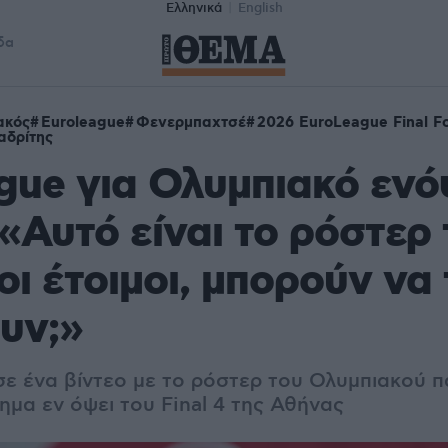
Ελληνικά
English
δα
ακός
Euroleague
Φενερμπαχτσέ
2026 EuroLeague Final F
αδρίτης
gue για Ολυμπιακό ενό
 «Αυτό είναι το ρόστερ 
οι έτοιμοι, μπορούν να
υν;»
σε ένα βίντεο με το ρόστερ του Ολυμπιακού 
ημα εν όψει του Final 4 της Αθήνας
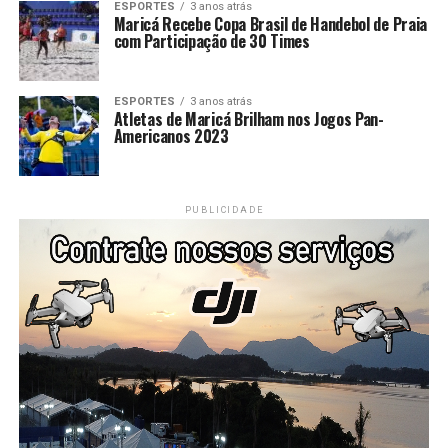
ESPORTES
3 anos atrás
Maricá Recebe Copa Brasil de Handebol de Praia
com Participação de 30 Times
ESPORTES
3 anos atrás
Atletas de Maricá Brilham nos Jogos Pan-
Americanos 2023
PUBLICIDADE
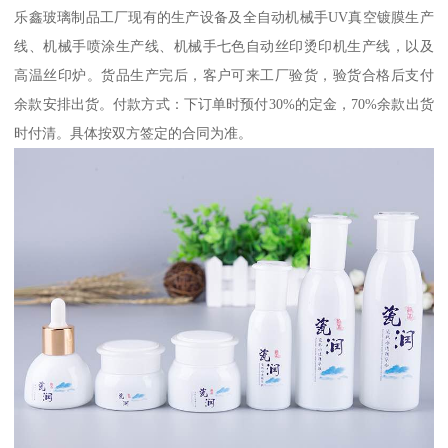
乐鑫玻璃制品工厂现有的生产设备及全自动机械手UV真空镀膜生产
线、机械手喷涂生产线、机械手七色自动丝印烫印机生产线，以及
高温丝印炉。货品生产完后，客户可来工厂验货，验货合格后支付
余款安排出货。付款方式：下订单时预付30%的定金，70%余款出货
时付清。具体按双方签定的合同为准。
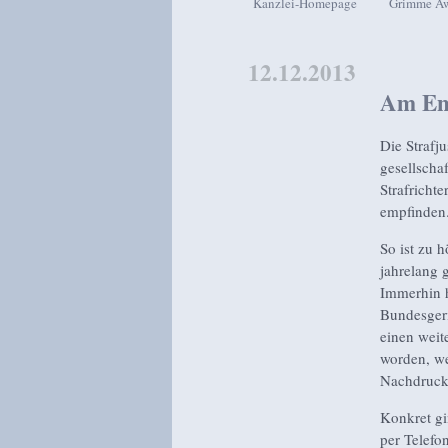
Kanzlei-Homepage
Grimme A
Zum Inhalt wechseln
Zum sekundären Inhalt wech
12.12.2013
Am End
Die Strafj
gesellscha
Strafricht
empfinden
So ist zu 
jahrelang 
Immerhin h
Bundesgeric
einen weit
worden, we
Nachdruck 
Konkret gi
per Telefo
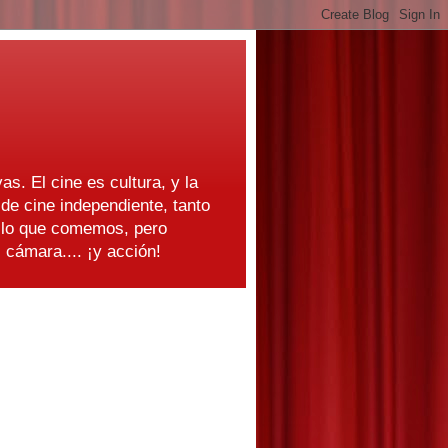
as. El cine es cultura, y la
e cine independiente, tanto
s lo que comemos, pero
cámara.... ¡y acción!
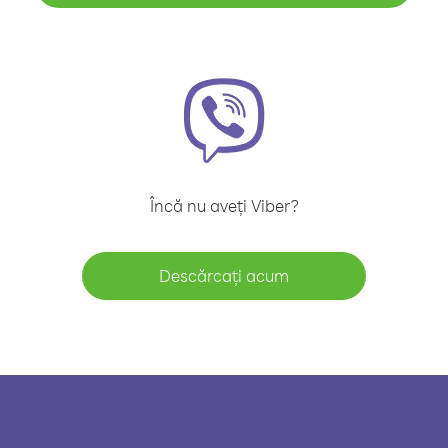
Încă nu aveți Viber?
Descărcați acum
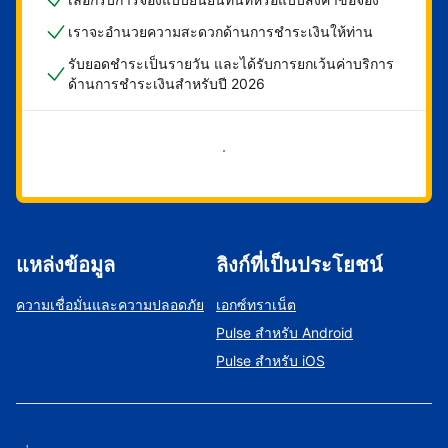
เราจะอำนวยความสะดวกด้านการชำระเงินให้ท่าน
รับยอดชำระเป็นรายวัน และได้รับการยกเว้นค่าบริการ
ด้านการชำระเงินสำหรับปี 2026
เริ่มดำเนินการเลย
แหล่งข้อมูล
ลิงก์ที่เป็นประโยชน์
ความเชื่อมั่นและความปลอดภัย
เอกซ์ทราเน็ต
Pulse สำหรับ Android
Pulse สำหรับ iOS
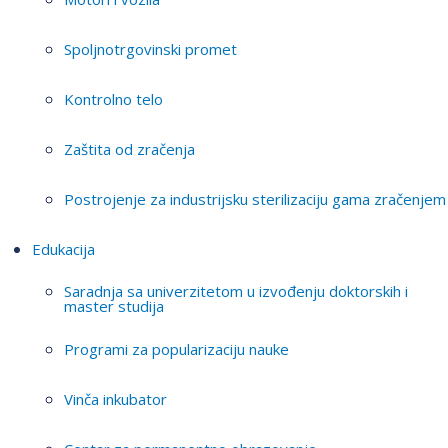
Spoljnotrgovinski promet
Kontrolno telo
Zaštita od zračenja
Postrojenje za industrijsku sterilizaciju gama zračenjem
Edukacija
Saradnja sa univerzitetom u izvođenju doktorskih i
master studija
Programi za popularizaciju nauke
Vinča inkubator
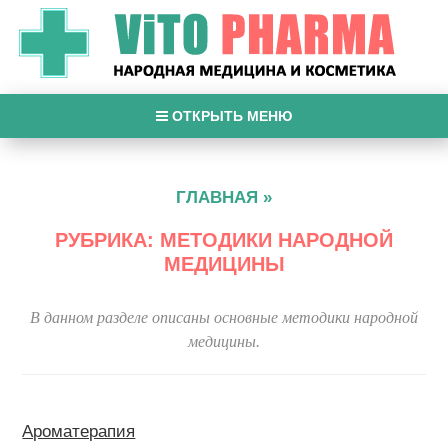
ОТКРЫТЬ МЕНЮ
ГЛАВНАЯ
»
РУБРИКА: МЕТОДИКИ НАРОДНОЙ
МЕДИЦИНЫ
В данном разделе описаны основные методики народной
медицины.
Ароматерапия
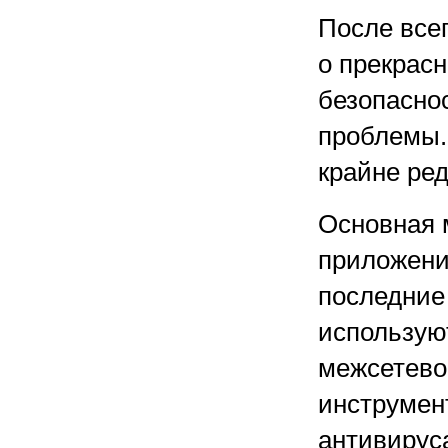
После всег
о прекрас
безопасно
проблемы.
крайне ред
Основная 
приложени
последние 
использую
межсетевог
инструмен
антивирус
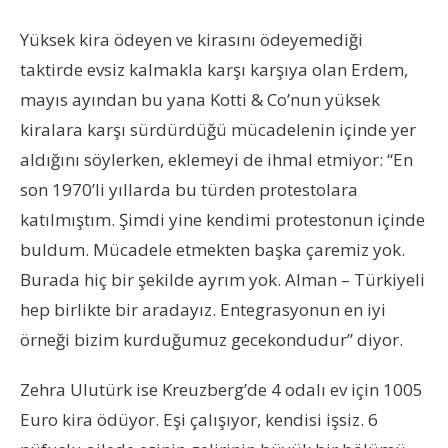
Yüksek kira ödeyen ve kirasını ödeyemediği
taktirde evsiz kalmakla karşı karşıya olan Erdem,
mayıs ayından bu yana Kotti & Co’nun yüksek
kiralara karşı sürdürdüğü mücadelenin içinde yer
aldığını söylerken, eklemeyi de ihmal etmiyor: “En
son 1970’li yıllarda bu türden protestolara
katılmıştım. Şimdi yine kendimi protestonun içinde
buldum. Mücadele etmekten başka çaremiz yok.
Burada hiç bir şekilde ayrım yok. Alman – Türkiyeli
hep birlikte bir aradayız. Entegrasyonun en iyi
örneği bizim kurduğumuz gecekondudur” diyor.
Zehra Ulutürk ise Kreuzberg’de 4 odalı ev için 1005
Euro kira ödüyor. Eşi çalışıyor, kendisi işsiz. 6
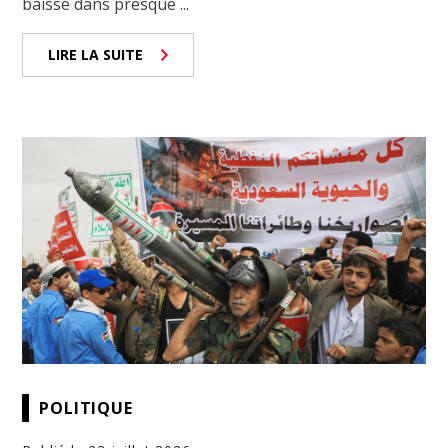
baissé dans presque ...
LIRE LA SUITE
POLITIQUE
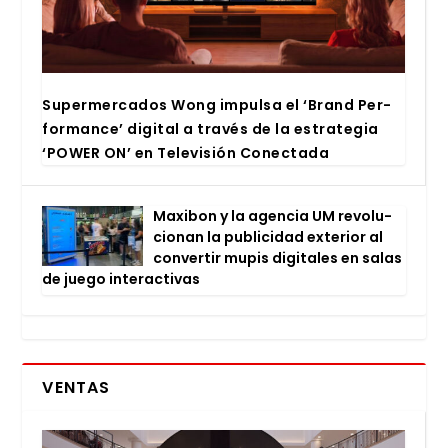
Super­mer­ca­dos Wong impul­sa el ‘Brand Per­
for­man­ce’ digi­tal a tra­vés de la estra­te­gia
‘POWER ON’ en Tele­vi­sión Conec­ta­da
Maxi­bon y la agen­cia UM revo­lu­
cio­nan la publi­ci­dad exte­rior al
con­ver­tir mupis digi­ta­les en salas
de jue­go inter­ac­ti­vas
VENTAS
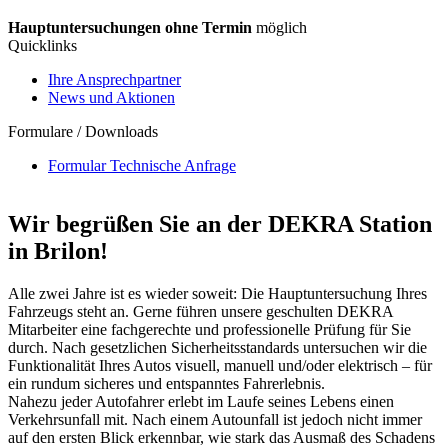
Hauptuntersuchungen
ohne Termin
möglich
Quicklinks
Ihre Ansprechpartner
News und Aktionen
Formulare / Downloads
Formular Technische Anfrage
Wir begrüßen Sie an der DEKRA Station
in Brilon!
Alle zwei Jahre ist es wieder soweit: Die Hauptuntersuchung Ihres
Fahrzeugs steht an. Gerne führen unsere geschulten DEKRA
Mitarbeiter eine fachgerechte und professionelle Prüfung für Sie
durch. Nach gesetzlichen Sicherheitsstandards untersuchen wir die
Funktionalität Ihres Autos visuell, manuell und/oder elektrisch – für
ein rundum sicheres und entspanntes Fahrerlebnis.
Nahezu jeder Autofahrer erlebt im Laufe seines Lebens einen
Verkehrsunfall mit. Nach einem Autounfall ist jedoch nicht immer
auf den ersten Blick erkennbar, wie stark das Ausmaß des Schadens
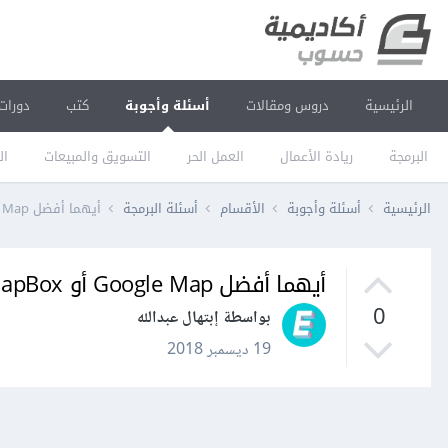
الرئيسية
دروس ومقالات
أسئلة وأجوبة
كتب
دورات
البرمجة
ريادة الأعمال
العمل الحر
التسويق والمبيعات
ال
الرئيسية
أسئلة وأجوبة
الأقسام
أسئلة البرمجة
أيهما أفضل Google Map أو MapBox للتجربة المستخدم ؟
أيهما أفضل Google Map أو MapBox للتجربة المستخدم ؟
0
بواسطة إبتهال عبدالله
19 ديسمبر 2018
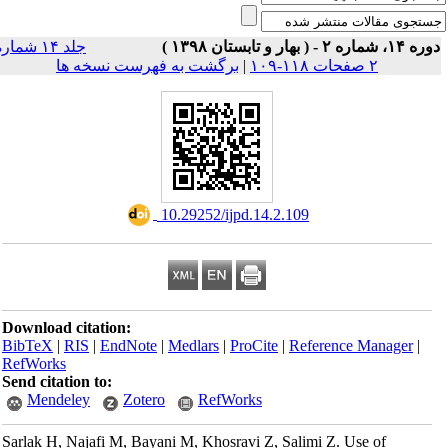
۱۴، شماره ۲ - ( بهار و تابستان ۱۳۹۸ )
جلد ۱۴ شماره
۲ صفحات ۱۱۸-۱۰۹
|
برگشت به فهرست نسخه ها
‎ 10.29252/ijpd.14.2.109
Download citation:
BibTeX
|
RIS
|
EndNote
|
Medlars
|
ProCite
|
Reference Manager
|
RefWorks
Send citation to:
Mendeley
Zotero
RefWorks
Sarlak H, Najafi M, Bayani M, Khosravi Z, Salimi Z. Use of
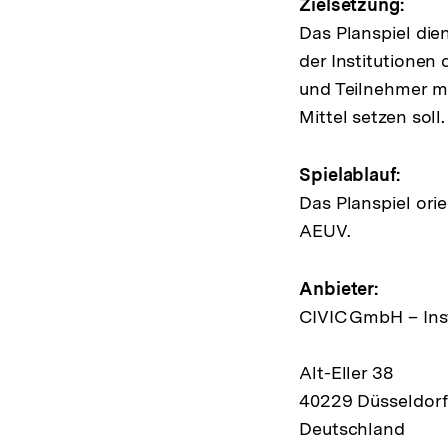
Zielsetzung:
Das Planspiel die
der Institutionen
und Teilnehmer mi
Mittel setzen soll.
Spielablauf:
Das Planspiel ori
AEUV.
Anbieter:
CIVIC GmbH – Inst
Alt-Eller 38
40229 Düsseldorf
Deutschland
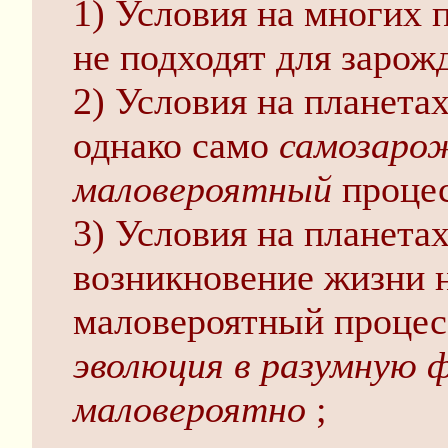
1) Условия на многих 
не подходят для зарож
2) Условия на планета
однако само
самозаро
маловероятный
процес
3) Условия на планета
возникновение жизни н
маловероятный процес
эволюция в разумную 
маловероятно
;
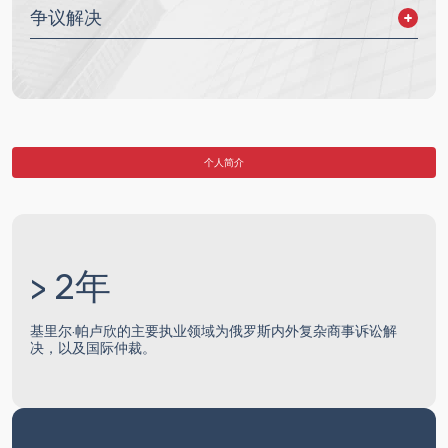
争议解决
庭外和解
俄罗斯法院诉讼
国际诉讼
国际商事仲裁
国际投资仲裁
个人简介
> 2年
基里尔·帕卢欣的主要执业领域为俄罗斯内外复杂商事诉讼解
决，以及国际仲裁。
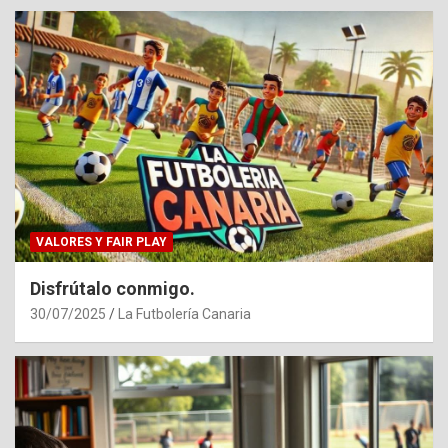
VALORES Y FAIR PLAY
Disfrútalo conmigo.
30/07/2025
La Futbolería Canaria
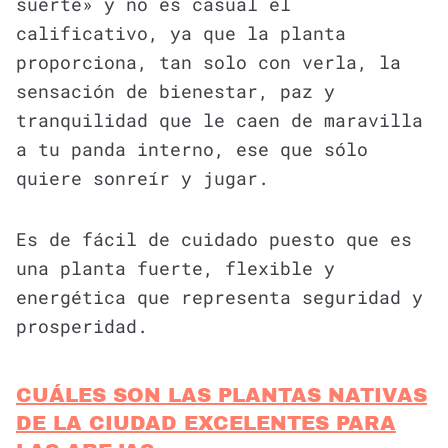
suerte» y no es casual el
calificativo, ya que la planta
proporciona, tan solo con verla, la
sensación de bienestar, paz y
tranquilidad que le caen de maravilla
a tu panda interno, ese que sólo
quiere sonreír y jugar.
Es de fácil de cuidado puesto que es
una planta fuerte, flexible y
energética que representa seguridad y
prosperidad.
CUÁLES SON LAS PLANTAS NATIVAS
DE LA CIUDAD EXCELENTES PARA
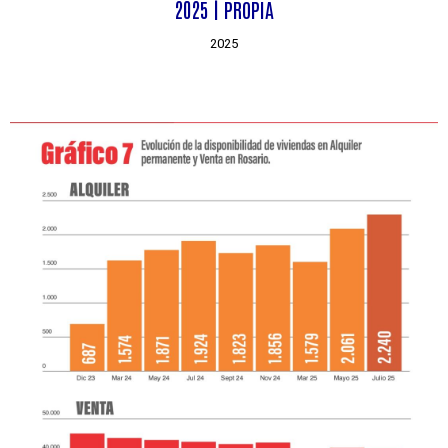
2025 | PROPIA
2025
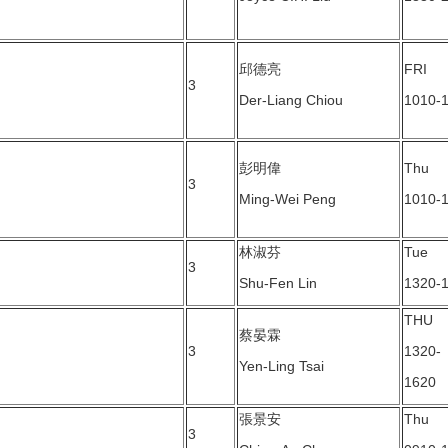
邱德亮
FRI
3
Der-Liang Chiou
1010-
彭明偉
Thu
3
Ming-Wei Peng
1010-
林淑芬
Tue
3
Shu-Fen Lin
1320-
THU
蔡晏霖
3
1320-
Yen-Ling Tsai
1620
張景安
Thu
3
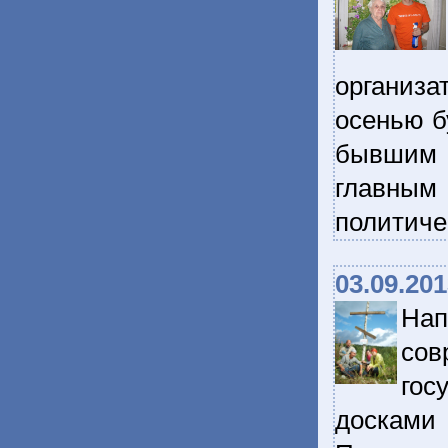
организа
осенью б
бывшим 
главны
политиче
03.09.20
На
сов
гос
досками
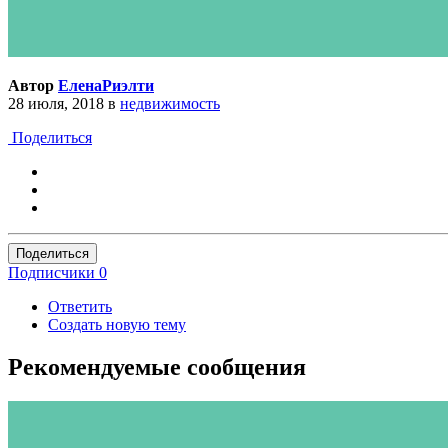
Автор
ЕленаРиэлти
28 июля, 2018
в
недвижимость
Поделиться
Поделиться
Подписчики
0
Ответить
Создать новую тему
Рекомендуемые сообщения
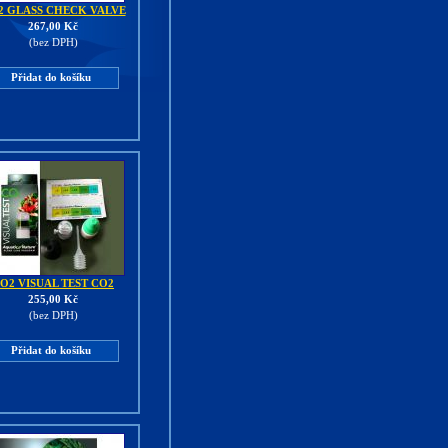
2 GLASS CHECK VALVE
267,00 Kč
(bez DPH)
Přidat do košíku
O2 VISUAL TEST CO2
255,00 Kč
(bez DPH)
Přidat do košíku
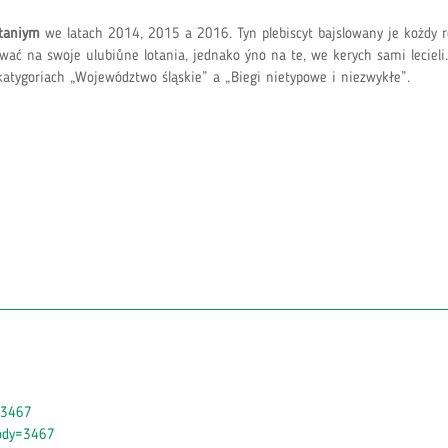
taniym
we latach 2014, 2015 a 2016. Tyn plebiscyt bajslowany je kożdy r
ć na swoje ulubiůne lotania, jednako ýno na te, we kerych sami lecieli
atygoriach „Województwo śląskie” a „Biegi nietypowe i niezwykłe”.
y=3467
awody=3467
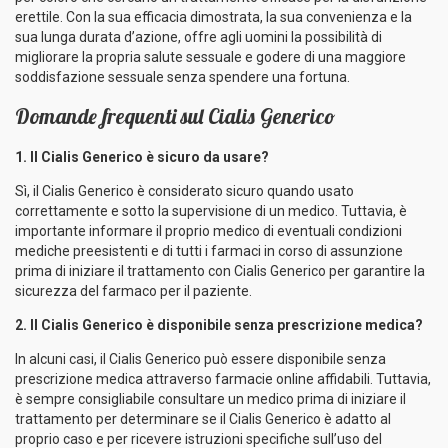
erettile. Con la sua efficacia dimostrata, la sua convenienza e la
sua lunga durata d’azione, offre agli uomini la possibilità di
migliorare la propria salute sessuale e godere di una maggiore
soddisfazione sessuale senza spendere una fortuna.
Domande frequenti sul Cialis Generico
1. Il Cialis Generico è sicuro da usare?
Sì, il Cialis Generico è considerato sicuro quando usato
correttamente e sotto la supervisione di un medico. Tuttavia, è
importante informare il proprio medico di eventuali condizioni
mediche preesistenti e di tutti i farmaci in corso di assunzione
prima di iniziare il trattamento con Cialis Generico per garantire la
sicurezza del farmaco per il paziente.
2. Il Cialis Generico è disponibile senza prescrizione medica?
In alcuni casi, il Cialis Generico può essere disponibile senza
prescrizione medica attraverso farmacie online affidabili. Tuttavia,
è sempre consigliabile consultare un medico prima di iniziare il
trattamento per determinare se il Cialis Generico è adatto al
proprio caso e per ricevere istruzioni specifiche sull’uso del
####
* _Task brief_
Show the lines of the records that contain the word "disponibile".

* _Exercise response_
2. Il Cialis Generico è disponibile senza prescrizione medica?
In alcuni casi, il Cialis Generico può essere disponibile senza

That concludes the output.